Could you reproduce all of these records exactly?

Start of Source data

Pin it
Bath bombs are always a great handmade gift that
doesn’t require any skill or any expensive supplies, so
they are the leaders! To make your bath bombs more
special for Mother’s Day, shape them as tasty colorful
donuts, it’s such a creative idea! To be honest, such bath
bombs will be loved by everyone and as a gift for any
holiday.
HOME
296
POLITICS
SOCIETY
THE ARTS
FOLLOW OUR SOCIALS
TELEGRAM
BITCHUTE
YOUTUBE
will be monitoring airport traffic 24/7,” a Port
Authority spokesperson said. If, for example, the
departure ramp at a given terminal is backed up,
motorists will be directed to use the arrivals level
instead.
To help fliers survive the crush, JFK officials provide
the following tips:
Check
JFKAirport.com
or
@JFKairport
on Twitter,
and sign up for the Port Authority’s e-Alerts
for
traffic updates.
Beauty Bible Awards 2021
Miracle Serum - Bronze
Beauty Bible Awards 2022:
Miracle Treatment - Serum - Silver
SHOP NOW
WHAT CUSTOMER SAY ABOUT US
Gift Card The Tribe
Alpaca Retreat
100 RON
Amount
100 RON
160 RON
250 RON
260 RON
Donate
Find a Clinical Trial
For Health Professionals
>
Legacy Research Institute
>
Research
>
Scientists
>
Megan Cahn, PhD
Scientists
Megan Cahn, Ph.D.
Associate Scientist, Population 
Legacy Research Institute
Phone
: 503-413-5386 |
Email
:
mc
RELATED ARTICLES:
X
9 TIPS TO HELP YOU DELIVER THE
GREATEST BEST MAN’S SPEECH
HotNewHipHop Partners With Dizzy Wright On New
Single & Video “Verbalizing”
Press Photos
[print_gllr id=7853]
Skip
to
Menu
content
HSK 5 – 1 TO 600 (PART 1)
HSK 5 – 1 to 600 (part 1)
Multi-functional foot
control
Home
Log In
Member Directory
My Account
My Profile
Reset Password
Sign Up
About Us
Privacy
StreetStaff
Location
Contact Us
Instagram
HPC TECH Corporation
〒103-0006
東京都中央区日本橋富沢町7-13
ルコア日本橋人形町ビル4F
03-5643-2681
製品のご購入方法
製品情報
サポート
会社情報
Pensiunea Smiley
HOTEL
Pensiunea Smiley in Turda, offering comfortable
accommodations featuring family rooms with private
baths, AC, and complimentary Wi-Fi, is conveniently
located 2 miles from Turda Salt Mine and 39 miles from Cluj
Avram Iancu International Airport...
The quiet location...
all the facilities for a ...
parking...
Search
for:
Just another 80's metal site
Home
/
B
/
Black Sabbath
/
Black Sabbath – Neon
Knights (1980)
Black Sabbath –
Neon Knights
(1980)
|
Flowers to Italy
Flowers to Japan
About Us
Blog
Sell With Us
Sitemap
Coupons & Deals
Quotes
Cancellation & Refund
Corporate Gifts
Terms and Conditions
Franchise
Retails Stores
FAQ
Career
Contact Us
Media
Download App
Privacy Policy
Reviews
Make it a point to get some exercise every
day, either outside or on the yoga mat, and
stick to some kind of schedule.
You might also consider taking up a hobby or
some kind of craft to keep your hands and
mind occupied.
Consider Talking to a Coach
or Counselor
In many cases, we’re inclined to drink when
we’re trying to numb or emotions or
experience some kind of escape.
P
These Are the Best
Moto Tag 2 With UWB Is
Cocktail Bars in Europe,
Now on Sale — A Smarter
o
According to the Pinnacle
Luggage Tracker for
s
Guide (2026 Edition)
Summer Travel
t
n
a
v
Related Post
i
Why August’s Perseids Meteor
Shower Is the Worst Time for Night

End of Source data

→ Output for this exercise
Pin it
Bath bombs are always a great handmade gift that
doesn’t require any skill or any expensive supplies, so
they are the leaders! To make your bath bombs more
special for Mother’s Day, shape them as tasty colorful
donuts, it’s such a creative idea! To be honest, such bath
bombs will be loved by everyone and as a gift for any
holiday.
HOME
296
POLITICS
SOCIETY
THE ARTS
FOLLOW OUR SOCIALS
TELEGRAM
BITCHUTE
YOUTUBE
will be monitoring airport traffic 24/7,” a Port
Authority spokesperson said. If, for example, the
departure ramp at a given terminal is backed up,
motorists will be directed to use the arrivals level
instead.
To help fliers survive the crush, JFK officials provide
the following tips:
Check
JFKAirport.com
or
@JFKairport
on Twitter,
and sign up for the Port Authority’s e-Alerts
for
traffic updates.
Beauty Bible Awards 2021
Miracle Serum - Bronze
Beauty Bible Awards 2022:
Miracle Treatment - Serum - Silver
SHOP NOW
WHAT CUSTOMER SAY ABOUT US
Gift Card The Tribe
Alpaca Retreat
100 RON
Amount
100 RON
160 RON
250 RON
260 RON
Donate
Find a Clinical Trial
For Health Professionals
>
Legacy Research Institute
>
Research
>
Scientists
>
Megan Cahn, PhD
Scientists
Megan Cahn, Ph.D.
Associate Scientist, Population 
Legacy Research Institute
Phone
: 503-413-5386 |
Email
:
mc
RELATED ARTICLES:
X
9 TIPS TO HELP YOU DELIVER THE
GREATEST BEST MAN’S SPEECH
HotNewHipHop Partners With Dizzy Wright On New
Single & Video “Verbalizing”
Press Photos
[print_gllr id=7853]
Skip
to
Menu
content
HSK 5 – 1 TO 600 (PART 1)
HSK 5 – 1 to 600 (part 1)
Multi-functional foot
control
Home
Log In
Member Directory
My Account
My Profile
Reset Password
Sign Up
About Us
Privacy
StreetStaff
Location
Contact Us
Instagram
HPC TECH Corporation
〒103-0006
東京都中央区日本橋富沢町7-13
ルコア日本橋人形町ビル4F
03-5643-2681
製品のご購入方法
製品情報
サポート
会社情報
Pensiunea Smiley
HOTEL
Pensiunea Smiley in Turda, offering comfortable
accommodations featuring family rooms with private
baths, AC, and complimentary Wi-Fi, is conveniently
located 2 miles from Turda Salt Mine and 39 miles from Cluj
Avram Iancu International Airport...
The quiet location...
all the facilities for a ...
parking...
Search
for:
Just another 80's metal site
Home
/
B
/
Black Sabbath
/
Black Sabbath – Neon
Knights (1980)
Black Sabbath –
Neon Knights
(1980)
|
Flowers to Italy
Flowers to Japan
About Us
Blog
Sell With Us
Sitemap
Coupons & Deals
Quotes
Cancellation & Refund
Corporate Gifts
Terms and Conditions
Franchise
Retails Stores
FAQ
Career
Contact Us
Media
Download App
Privacy Policy
Reviews
Make it a point to get some exercise every
day, either outside or on the yoga mat, and
stick to some kind of schedule.
You might also consider taking up a hobby or
some kind of craft to keep your hands and
mind occupied.
Consider Talking to a Coach
or Counselor
In many cases, we’re inclined to drink when
we’re trying to numb or emotions or
experience some kind of escape.
P
These Are the Best
Moto Tag 2 With UWB Is
Cocktail Bars in Europe,
Now on Sale — A Smarter
o
According to the Pinnacle
Luggage Tracker for
s
Guide (2026 Edition)
Summer Travel
t
n
a
v
Related Post
i
Why August’s Perseids Meteor
Shower Is the Worst Time for Night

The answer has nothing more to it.